:: Entries shown

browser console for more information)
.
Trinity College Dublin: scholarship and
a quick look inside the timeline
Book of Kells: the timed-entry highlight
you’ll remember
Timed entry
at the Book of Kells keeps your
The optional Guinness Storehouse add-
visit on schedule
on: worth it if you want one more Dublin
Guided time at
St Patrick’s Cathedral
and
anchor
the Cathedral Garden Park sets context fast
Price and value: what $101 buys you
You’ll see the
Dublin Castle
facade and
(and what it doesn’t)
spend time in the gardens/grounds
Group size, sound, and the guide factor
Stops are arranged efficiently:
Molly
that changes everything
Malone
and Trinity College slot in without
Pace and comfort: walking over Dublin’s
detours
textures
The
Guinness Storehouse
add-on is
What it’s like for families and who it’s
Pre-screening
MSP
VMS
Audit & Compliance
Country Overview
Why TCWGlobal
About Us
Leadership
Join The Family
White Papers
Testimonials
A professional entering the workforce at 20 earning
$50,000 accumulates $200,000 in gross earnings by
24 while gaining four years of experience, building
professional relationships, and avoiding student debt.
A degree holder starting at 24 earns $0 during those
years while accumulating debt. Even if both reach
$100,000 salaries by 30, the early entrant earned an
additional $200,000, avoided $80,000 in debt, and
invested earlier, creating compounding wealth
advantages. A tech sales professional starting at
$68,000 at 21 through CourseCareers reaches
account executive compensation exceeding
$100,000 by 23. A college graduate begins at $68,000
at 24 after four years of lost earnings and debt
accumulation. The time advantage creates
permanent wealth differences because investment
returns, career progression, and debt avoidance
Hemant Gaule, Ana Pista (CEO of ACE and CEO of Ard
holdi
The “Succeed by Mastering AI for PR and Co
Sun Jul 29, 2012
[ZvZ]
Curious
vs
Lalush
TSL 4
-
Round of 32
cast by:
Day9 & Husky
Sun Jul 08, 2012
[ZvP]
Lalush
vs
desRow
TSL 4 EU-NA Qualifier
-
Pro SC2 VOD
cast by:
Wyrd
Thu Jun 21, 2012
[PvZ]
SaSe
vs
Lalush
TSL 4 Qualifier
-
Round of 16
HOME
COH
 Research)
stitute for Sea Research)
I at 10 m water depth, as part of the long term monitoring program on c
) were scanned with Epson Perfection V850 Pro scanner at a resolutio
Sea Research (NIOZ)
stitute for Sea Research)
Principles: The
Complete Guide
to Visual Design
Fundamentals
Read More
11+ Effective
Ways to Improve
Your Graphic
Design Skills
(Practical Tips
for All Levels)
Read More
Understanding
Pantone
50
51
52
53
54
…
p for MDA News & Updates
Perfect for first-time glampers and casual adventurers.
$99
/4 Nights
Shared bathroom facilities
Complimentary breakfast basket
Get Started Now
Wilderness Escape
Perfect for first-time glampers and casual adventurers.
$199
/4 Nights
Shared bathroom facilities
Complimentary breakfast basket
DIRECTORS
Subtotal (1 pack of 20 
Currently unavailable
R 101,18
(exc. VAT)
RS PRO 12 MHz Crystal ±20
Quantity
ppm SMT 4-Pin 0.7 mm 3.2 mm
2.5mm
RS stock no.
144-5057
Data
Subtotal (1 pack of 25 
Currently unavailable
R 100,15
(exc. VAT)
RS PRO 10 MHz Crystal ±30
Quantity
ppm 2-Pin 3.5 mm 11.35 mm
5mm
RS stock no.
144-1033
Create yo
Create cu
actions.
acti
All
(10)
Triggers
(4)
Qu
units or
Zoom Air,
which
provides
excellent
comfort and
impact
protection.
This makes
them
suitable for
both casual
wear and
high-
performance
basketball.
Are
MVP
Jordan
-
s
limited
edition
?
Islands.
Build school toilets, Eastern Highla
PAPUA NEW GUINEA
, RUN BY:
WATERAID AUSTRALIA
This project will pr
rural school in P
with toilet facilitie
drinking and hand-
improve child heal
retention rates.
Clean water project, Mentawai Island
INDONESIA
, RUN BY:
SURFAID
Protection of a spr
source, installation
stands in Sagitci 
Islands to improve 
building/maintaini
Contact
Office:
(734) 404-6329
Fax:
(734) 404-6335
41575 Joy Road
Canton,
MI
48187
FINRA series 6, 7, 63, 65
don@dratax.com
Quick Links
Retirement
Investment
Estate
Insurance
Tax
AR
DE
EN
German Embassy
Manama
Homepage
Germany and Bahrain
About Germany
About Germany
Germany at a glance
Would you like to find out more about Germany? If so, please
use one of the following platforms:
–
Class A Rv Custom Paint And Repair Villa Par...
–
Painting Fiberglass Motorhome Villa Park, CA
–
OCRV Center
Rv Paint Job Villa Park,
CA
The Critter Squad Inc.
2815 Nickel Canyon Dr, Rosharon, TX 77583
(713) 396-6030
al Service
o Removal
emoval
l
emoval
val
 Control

::::

● **Your assignment**
Begin at the line above that has "Audit & Compliance" and stop after the line that has "Hemant Gaule, Ana", copying each line exactly and adding nothing else.

● **Solved problem**
Audit & Compliance
Country Overview
Why TCWGlobal
About Us
Leadership
Join The Family
White Papers
Testimonials
A professional entering the workforce at 20 earning
$50,000 accumulates $200,000 in gross earnings by
24 while gaining four years of experience, building
professional relationships, and avoiding student debt.
A degree holder starting at 24 earns $0 during those
years while accumulating debt. Even if both reach
$100,000 salaries by 30, the early entrant earned an
additional $200,000, avoided $80,000 in debt, and
invested earlier, creating compounding wealth
advantages. A tech sales professional starting at
$68,000 at 21 through CourseCareers reaches
account executive compensation exceeding
$100,000 by 23. A college graduate begins at $68,000
at 24 after four years of lost earnings and debt
accumulation. The time advantage creates
permanent wealth differences because investment
returns, career progression, and debt avoidance
Hemant Gaule, Ana Pista (CEO of ACE and CEO of Ard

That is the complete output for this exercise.